A research team headed by scientists at University of California San Diego School of Medicine and the Ludwig Institute for Cancer Research at UC San Diego has identified an enzyme involved in remodeling the plasma membrane of multiple cancer cell types that is critical to both survival of tumors and their uncontrolled growth.
The finding, published in the July 11, 2019 issue of
Cell Metabolism, suggests a potential target for new drugs.
“Cancers are characterized not only by major changes in their genomes, but also by profound shifts in how they take up and utilize nutrients to propel rapid tumor growth,” said senior author Paul S. Mischel, MD, professor in the UC San Diego School of Medicine Department of Pathology and Ludwig member. “How do these diverse aspects fit together and can they be taken advantage of, for the benefit of patients?”
A false color electron micrograph of two cancer cells.
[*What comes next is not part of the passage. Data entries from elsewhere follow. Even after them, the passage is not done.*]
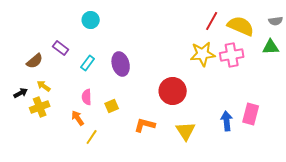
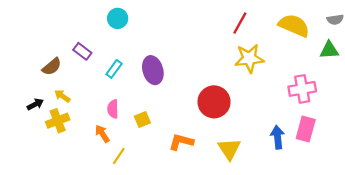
red line: (212, 21) -> (240, 23), moved
pink cross: (232, 55) -> (302, 89), moved

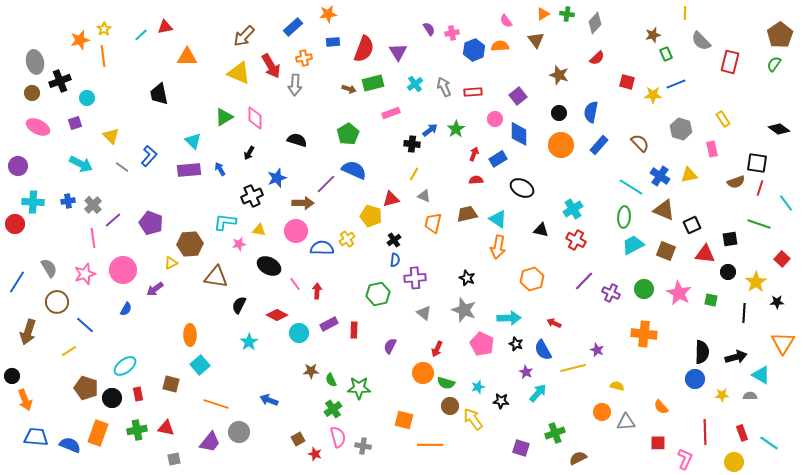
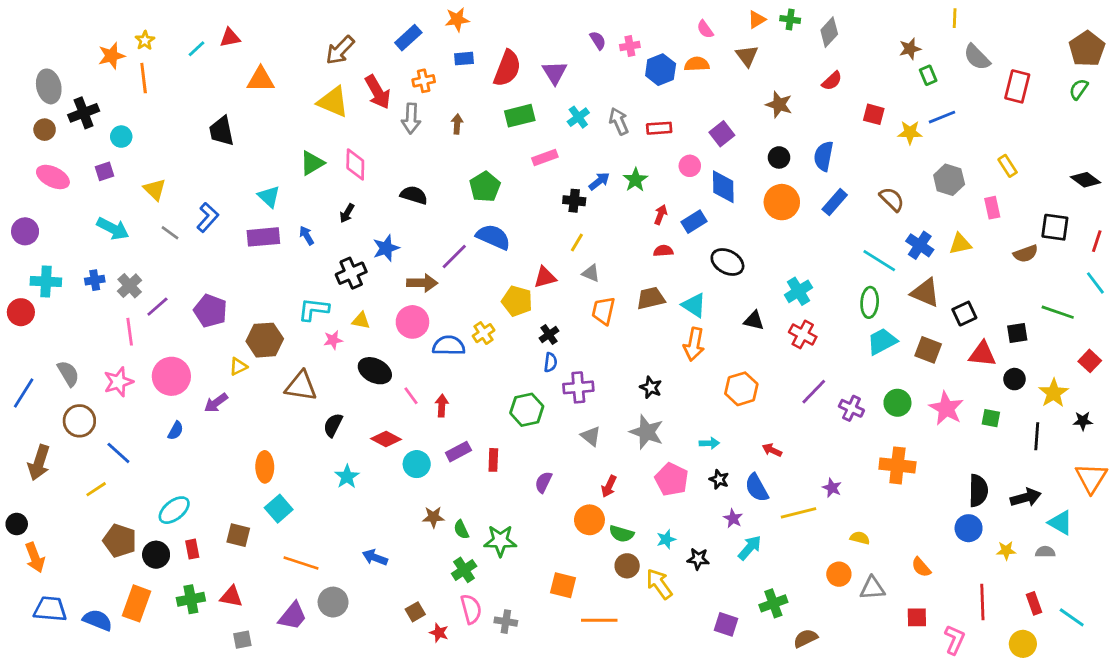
brown arrow: (349, 89) -> (457, 124), moved, turned -104
red line: (760, 188) -> (1097, 241), moved
cyan arrow: (509, 318) -> (709, 443), size x0.6

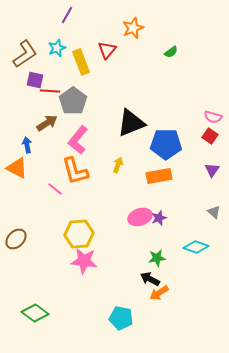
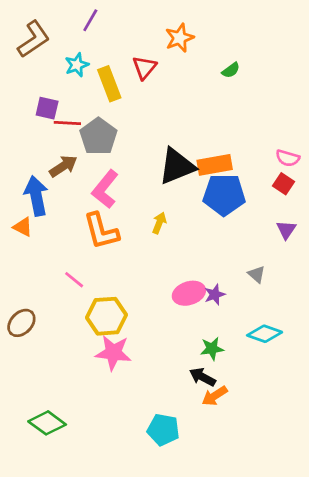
brown L-shape: (25, 54) -> (34, 39), moved
blue arrow: (27, 145) -> (36, 196), size x1.8
orange triangle: (17, 168) -> (23, 227), size x0.7
orange rectangle: (159, 176) -> (215, 165), moved
pink line: (55, 189) -> (74, 280), moved
gray triangle: (214, 212) -> (257, 274), moved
Image courtesy of Thomas Deerinck, National Center for Microscopy and Imaging Research, UC San Diego.
In the new study, conducted in collaboration with Benjamin Cravatt, PhD, professor at Scripps Research, and led by first author Junfeng Bi, PhD, in Mischel’s lab, researchers identified an enzyme called LPCAT1, whose levels increase in cancer and which plays a key role in tumor growth by changing the phospholipid composition of the cancer cells’ plasma membrane, allowing amplified and mutated growth factor signals to spur tumor growth.
Without LPCAT1, tumors cannot survive. When researchers genetically depleted LPCAT1 in multiple types of cancer in mice, including highly lethal glioblastomas (brain) and an aggressive lung cancer, malignancies shrank dramatically and survival times improved.
The results, wrote the authors, demonstrate that LPCAT1 is an important enzyme that becomes dysregulated in cancer, linking common genetic alterations in tumors with changes in their metabolism to drive aggressive tumor growth.”
“Advances in DNA sequencing technologies have reshaped our understanding of the molecular basis of cancer, suggesting a new and more effective way of treating cancer patients,” said Mischel. “However, to date, precision oncology has yet to benefit many patients, motivating a deeper search into understanding how genetic alterations in tumors change the way cancer cells behave, and potentially unlocking new ways to more effectively treat patients.
“These results also suggest that LPCAT1 may be a very compelling new drug target in a wide variety of cancer types.”
Co-authors include: Taka-Aki Ichu and Alex Reed, Skaggs Research; Ciro Zanca, Huijun Yang, Sudhir Chowdhry, Kristen M. Turner, Wenjing Zhang and Sihan Wu, Ludwig Institute for Cancer Research; Wei Zhang, Oswald Quehenberger, Jeremy N. Rich, Webster K. Cavenee and Frank B. Furnari, UC San Diego; Yuchao Gu and Genaro R. Villa, Ludwig and UCLA; Shiro Ikegami, Chiba University; William H. Yong, Harley I. Kornblum, and Timothy F. Cloughesy, UCLA.
Funding for this research came, in part, from the Ludwig Institute for Cancer Research, the National Institute for Neurological Diseases and Stroke (grant NS73831), the Defeat GBM Program of the National Brain Tumor Society, the Ben and Catherine Ivy Foundation, the Sharpe/National Brain Tumor Society Research Program, the Nvidia Foundation and the UC San Diego Neuroscience Microscopy Shared Facility grant (P30 NS047101).
Disclosure: Paul Mischel is co-founder of Pretzel Therapeutics. He has equity and serves as a consultant for the company. He also did one-time consultation for Abide Therapeutics.